Aim of the exercise = Please write out, exactly, every line of the listing from its first line through the one that includes "der bei hohen".
──────
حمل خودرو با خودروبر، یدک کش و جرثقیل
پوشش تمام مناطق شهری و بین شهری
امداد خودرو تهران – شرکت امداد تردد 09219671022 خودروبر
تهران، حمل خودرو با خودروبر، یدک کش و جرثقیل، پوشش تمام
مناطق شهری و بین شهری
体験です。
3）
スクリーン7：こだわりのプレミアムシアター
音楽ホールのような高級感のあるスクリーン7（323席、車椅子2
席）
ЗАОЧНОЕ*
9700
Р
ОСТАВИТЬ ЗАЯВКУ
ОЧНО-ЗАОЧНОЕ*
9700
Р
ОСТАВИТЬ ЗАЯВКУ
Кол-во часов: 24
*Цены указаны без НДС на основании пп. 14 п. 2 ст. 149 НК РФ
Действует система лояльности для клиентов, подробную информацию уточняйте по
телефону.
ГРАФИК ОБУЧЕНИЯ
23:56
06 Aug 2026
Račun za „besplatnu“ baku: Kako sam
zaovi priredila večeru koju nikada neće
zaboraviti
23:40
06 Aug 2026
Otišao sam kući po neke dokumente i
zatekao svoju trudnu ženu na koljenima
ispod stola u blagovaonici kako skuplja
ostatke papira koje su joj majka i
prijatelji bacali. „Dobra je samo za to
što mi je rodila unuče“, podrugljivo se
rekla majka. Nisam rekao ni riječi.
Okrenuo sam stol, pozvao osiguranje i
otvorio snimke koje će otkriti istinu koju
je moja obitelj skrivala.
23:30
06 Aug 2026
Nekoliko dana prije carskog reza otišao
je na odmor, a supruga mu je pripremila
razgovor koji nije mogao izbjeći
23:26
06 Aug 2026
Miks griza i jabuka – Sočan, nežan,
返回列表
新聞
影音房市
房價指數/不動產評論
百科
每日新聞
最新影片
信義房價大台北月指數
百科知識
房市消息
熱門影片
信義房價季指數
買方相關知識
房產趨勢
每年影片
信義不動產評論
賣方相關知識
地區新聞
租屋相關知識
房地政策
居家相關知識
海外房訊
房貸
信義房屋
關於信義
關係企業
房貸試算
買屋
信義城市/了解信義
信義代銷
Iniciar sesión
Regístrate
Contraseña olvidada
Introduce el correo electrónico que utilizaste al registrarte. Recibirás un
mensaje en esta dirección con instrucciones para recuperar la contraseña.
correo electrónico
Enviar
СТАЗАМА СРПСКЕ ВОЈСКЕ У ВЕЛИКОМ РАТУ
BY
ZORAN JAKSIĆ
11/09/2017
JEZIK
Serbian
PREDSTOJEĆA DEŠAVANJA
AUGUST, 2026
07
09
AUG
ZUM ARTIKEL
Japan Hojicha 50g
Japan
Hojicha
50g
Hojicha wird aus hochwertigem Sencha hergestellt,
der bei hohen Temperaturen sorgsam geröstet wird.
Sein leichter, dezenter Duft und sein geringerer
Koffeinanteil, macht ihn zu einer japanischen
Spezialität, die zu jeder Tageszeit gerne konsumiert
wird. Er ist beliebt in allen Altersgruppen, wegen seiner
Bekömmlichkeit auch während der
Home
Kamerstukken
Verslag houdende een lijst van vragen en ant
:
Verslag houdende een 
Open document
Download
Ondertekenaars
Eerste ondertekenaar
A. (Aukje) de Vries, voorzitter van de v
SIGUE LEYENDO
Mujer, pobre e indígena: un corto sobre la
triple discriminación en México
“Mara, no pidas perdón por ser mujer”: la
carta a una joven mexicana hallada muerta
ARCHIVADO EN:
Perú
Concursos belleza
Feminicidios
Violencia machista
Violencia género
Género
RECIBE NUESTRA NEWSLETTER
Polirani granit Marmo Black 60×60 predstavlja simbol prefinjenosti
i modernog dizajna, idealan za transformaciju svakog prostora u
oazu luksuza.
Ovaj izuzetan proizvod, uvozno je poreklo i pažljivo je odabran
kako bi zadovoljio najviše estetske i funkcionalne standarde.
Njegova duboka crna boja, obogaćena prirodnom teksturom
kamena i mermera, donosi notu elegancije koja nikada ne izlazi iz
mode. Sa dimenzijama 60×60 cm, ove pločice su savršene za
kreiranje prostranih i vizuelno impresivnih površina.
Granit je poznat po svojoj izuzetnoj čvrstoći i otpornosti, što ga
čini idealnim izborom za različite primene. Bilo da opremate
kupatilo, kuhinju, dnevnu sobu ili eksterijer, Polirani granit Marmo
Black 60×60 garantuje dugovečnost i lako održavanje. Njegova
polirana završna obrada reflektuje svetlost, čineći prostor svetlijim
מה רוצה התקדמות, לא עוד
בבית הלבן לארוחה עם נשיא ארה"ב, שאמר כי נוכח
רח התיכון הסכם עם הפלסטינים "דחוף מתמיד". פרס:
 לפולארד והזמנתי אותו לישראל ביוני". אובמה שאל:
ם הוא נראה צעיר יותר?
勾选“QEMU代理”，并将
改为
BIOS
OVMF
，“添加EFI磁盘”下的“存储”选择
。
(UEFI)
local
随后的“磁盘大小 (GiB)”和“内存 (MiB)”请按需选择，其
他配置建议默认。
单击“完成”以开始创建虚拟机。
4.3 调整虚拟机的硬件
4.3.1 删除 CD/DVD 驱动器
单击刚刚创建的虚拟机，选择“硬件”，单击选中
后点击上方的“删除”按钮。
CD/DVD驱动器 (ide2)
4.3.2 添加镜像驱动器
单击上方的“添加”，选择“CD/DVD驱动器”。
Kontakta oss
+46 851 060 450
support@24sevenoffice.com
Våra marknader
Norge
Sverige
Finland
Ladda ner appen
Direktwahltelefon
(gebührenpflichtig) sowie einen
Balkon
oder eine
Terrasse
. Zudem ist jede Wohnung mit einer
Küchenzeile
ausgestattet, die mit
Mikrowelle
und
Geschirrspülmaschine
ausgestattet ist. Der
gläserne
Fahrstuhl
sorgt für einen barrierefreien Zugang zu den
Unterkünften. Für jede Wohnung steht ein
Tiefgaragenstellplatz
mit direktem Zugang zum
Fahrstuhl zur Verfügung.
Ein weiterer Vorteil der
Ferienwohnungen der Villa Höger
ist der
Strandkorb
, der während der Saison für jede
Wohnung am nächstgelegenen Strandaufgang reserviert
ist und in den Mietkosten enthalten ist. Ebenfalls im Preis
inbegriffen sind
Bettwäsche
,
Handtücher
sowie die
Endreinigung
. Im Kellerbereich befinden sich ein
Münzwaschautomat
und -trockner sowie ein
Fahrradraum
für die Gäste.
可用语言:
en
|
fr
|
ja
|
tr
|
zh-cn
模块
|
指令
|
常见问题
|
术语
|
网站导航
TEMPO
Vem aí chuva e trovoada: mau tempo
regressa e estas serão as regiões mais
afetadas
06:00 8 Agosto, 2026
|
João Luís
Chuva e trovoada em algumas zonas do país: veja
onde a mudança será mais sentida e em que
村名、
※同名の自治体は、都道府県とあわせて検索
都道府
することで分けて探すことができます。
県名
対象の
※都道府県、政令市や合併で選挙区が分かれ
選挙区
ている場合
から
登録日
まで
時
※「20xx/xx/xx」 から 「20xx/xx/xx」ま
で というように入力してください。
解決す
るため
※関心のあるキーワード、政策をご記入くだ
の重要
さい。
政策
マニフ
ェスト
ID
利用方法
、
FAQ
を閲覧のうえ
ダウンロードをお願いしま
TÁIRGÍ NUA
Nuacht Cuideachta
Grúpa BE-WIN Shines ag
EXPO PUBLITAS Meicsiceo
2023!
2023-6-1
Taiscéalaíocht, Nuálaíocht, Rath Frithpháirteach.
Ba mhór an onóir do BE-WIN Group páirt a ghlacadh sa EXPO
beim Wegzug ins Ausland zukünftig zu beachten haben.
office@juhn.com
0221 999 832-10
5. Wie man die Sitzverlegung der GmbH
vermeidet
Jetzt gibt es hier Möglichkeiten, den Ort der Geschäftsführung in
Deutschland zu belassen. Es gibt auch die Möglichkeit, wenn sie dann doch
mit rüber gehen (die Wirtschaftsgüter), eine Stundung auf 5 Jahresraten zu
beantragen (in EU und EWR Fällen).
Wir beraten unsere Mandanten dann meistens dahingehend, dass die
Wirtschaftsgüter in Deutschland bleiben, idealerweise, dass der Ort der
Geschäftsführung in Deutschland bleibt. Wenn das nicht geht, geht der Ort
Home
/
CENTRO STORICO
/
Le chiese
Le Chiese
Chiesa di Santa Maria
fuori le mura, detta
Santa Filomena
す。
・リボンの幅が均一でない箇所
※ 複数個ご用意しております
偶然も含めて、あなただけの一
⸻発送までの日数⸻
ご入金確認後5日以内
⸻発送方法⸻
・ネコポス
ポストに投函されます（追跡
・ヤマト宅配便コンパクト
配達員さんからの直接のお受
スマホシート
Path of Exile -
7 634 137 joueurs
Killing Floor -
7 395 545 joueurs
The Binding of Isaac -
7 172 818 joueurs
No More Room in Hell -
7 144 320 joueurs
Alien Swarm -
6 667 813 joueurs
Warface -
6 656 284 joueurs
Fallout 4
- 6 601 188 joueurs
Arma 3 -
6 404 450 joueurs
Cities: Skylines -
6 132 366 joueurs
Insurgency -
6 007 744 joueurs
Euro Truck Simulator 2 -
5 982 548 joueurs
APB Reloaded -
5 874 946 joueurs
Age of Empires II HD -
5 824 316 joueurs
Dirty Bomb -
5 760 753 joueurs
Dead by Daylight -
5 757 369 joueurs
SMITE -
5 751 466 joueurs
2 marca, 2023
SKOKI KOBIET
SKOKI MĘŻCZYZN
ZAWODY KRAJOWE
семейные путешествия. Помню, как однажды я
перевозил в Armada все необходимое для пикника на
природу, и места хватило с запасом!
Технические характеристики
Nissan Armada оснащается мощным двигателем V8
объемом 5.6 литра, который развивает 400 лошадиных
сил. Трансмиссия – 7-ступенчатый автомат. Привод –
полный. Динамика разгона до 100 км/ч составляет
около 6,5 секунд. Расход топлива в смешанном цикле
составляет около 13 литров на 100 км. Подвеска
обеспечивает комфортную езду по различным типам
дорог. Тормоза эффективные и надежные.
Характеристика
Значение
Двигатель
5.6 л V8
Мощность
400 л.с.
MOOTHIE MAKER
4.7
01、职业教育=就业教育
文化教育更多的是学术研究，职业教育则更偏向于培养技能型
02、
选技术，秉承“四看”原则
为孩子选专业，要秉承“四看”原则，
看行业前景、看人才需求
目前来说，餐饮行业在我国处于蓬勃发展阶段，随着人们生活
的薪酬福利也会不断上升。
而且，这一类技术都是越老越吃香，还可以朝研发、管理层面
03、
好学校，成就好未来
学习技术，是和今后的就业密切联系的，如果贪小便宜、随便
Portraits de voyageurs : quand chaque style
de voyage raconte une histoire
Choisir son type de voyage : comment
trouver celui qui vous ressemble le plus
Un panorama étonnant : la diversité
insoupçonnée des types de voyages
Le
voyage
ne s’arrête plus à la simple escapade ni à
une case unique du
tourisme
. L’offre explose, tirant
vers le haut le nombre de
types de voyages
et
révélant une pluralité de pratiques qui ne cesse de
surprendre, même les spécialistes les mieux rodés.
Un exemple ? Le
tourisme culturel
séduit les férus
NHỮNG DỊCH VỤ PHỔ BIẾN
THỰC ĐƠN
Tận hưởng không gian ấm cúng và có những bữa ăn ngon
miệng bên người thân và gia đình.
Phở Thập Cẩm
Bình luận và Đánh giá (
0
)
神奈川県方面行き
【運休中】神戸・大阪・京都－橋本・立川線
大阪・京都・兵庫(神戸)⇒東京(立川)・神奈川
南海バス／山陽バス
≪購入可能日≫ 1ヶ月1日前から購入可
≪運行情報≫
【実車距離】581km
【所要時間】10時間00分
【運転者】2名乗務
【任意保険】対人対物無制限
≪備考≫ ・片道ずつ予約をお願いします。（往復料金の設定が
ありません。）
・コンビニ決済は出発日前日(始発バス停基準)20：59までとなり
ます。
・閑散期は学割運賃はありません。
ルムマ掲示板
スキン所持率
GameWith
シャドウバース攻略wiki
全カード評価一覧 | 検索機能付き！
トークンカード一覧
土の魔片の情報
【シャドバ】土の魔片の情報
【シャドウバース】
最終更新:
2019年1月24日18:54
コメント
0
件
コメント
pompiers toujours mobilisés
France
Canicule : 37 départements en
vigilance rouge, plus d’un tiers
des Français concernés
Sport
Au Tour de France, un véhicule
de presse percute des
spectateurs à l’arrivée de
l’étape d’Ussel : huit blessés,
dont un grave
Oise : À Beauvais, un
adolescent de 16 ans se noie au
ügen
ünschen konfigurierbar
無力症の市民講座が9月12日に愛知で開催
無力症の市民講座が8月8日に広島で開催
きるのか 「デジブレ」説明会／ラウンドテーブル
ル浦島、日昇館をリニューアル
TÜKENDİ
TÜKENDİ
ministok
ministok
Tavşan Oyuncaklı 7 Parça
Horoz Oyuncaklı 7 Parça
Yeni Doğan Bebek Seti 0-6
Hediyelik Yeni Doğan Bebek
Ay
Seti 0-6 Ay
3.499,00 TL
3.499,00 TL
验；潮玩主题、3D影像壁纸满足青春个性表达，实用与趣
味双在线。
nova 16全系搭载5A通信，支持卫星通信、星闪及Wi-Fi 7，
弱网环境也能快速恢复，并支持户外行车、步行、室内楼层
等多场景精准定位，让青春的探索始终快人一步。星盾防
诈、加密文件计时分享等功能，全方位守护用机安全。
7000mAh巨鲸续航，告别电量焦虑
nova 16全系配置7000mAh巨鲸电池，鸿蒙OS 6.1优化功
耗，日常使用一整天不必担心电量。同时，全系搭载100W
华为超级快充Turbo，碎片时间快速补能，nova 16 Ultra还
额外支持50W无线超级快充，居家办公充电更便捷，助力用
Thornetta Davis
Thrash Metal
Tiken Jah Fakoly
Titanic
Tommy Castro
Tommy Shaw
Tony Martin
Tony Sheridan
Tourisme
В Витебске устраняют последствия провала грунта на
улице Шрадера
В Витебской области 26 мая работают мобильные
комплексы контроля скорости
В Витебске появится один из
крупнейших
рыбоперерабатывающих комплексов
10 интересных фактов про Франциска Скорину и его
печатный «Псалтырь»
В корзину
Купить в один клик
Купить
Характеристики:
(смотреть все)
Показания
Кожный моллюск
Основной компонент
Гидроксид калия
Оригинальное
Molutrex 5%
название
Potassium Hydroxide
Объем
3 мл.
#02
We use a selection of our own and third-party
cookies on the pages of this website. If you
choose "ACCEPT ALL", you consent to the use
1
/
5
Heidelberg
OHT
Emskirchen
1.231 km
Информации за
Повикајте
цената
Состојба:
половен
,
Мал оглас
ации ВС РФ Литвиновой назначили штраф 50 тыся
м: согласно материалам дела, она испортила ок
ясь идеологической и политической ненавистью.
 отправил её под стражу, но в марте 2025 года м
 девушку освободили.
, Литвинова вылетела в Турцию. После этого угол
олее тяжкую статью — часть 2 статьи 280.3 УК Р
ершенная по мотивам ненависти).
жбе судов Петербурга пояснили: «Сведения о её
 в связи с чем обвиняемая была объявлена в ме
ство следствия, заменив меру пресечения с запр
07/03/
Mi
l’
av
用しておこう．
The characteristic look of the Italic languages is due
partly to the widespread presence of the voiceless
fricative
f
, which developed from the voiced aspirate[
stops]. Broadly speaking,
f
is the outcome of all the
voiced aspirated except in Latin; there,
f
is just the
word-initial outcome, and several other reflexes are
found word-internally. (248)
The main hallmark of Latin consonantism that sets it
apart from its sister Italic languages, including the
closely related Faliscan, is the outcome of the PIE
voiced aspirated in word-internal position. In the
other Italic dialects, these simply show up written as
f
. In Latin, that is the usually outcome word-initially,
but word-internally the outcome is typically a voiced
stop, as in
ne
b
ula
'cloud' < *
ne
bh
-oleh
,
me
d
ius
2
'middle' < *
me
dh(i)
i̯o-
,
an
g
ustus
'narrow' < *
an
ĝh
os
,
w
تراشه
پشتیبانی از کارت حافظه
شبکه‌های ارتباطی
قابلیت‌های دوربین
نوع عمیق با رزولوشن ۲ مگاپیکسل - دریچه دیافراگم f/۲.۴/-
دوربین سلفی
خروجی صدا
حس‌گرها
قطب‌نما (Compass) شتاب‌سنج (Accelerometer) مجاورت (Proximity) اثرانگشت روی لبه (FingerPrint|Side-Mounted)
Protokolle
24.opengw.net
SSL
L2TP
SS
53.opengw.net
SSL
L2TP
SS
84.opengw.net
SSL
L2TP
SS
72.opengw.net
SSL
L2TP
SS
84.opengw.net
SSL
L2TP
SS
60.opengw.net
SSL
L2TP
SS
──────
Solution below =
حمل خودرو با خودروبر، یدک کش و جرثقیل
پوشش تمام مناطق شهری و بین شهری
امداد خودرو تهران – شرکت امداد تردد 09219671022 خودروبر
تهران، حمل خودرو با خودروبر، یدک کش و جرثقیل، پوشش تمام
مناطق شهری و بین شهری
体験です。
3）
スクリーン7：こだわりのプレミアムシアター
音楽ホールのような高級感のあるスクリーン7（323席、車椅子2
席）
ЗАОЧНОЕ*
9700
Р
ОСТАВИТЬ ЗАЯВКУ
ОЧНО-ЗАОЧНОЕ*
9700
Р
ОСТАВИТЬ ЗАЯВКУ
Кол-во часов: 24
*Цены указаны без НДС на основании пп. 14 п. 2 ст. 149 НК РФ
Действует система лояльности для клиентов, подробную информацию уточняйте по
телефону.
ГРАФИК ОБУЧЕНИЯ
23:56
06 Aug 2026
Račun za „besplatnu“ baku: Kako sam
zaovi priredila večeru koju nikada neće
zaboraviti
23:40
06 Aug 2026
Otišao sam kući po neke dokumente i
zatekao svoju trudnu ženu na koljenima
ispod stola u blagovaonici kako skuplja
ostatke papira koje su joj majka i
prijatelji bacali. „Dobra je samo za to
što mi je rodila unuče“, podrugljivo se
rekla majka. Nisam rekao ni riječi.
Okrenuo sam stol, pozvao osiguranje i
otvorio snimke koje će otkriti istinu koju
je moja obitelj skrivala.
23:30
06 Aug 2026
Nekoliko dana prije carskog reza otišao
je na odmor, a supruga mu je pripremila
razgovor koji nije mogao izbjeći
23:26
06 Aug 2026
Miks griza i jabuka – Sočan, nežan,
返回列表
新聞
影音房市
房價指數/不動產評論
百科
每日新聞
最新影片
信義房價大台北月指數
百科知識
房市消息
熱門影片
信義房價季指數
買方相關知識
房產趨勢
每年影片
信義不動產評論
賣方相關知識
地區新聞
租屋相關知識
房地政策
居家相關知識
海外房訊
房貸
信義房屋
關於信義
關係企業
房貸試算
買屋
信義城市/了解信義
信義代銷
Iniciar sesión
Regístrate
Contraseña olvidada
Introduce el correo electrónico que utilizaste al registrarte. Recibirás un
mensaje en esta dirección con instrucciones para recuperar la contraseña.
correo electrónico
Enviar
СТАЗАМА СРПСКЕ ВОЈСКЕ У ВЕЛИКОМ РАТУ
BY
ZORAN JAKSIĆ
11/09/2017
JEZIK
Serbian
PREDSTOJEĆA DEŠAVANJA
AUGUST, 2026
07
09
AUG
ZUM ARTIKEL
Japan Hojicha 50g
Japan
Hojicha
50g
Hojicha wird aus hochwertigem Sencha hergestellt,
der bei hohen Temperaturen sorgsam geröstet wird.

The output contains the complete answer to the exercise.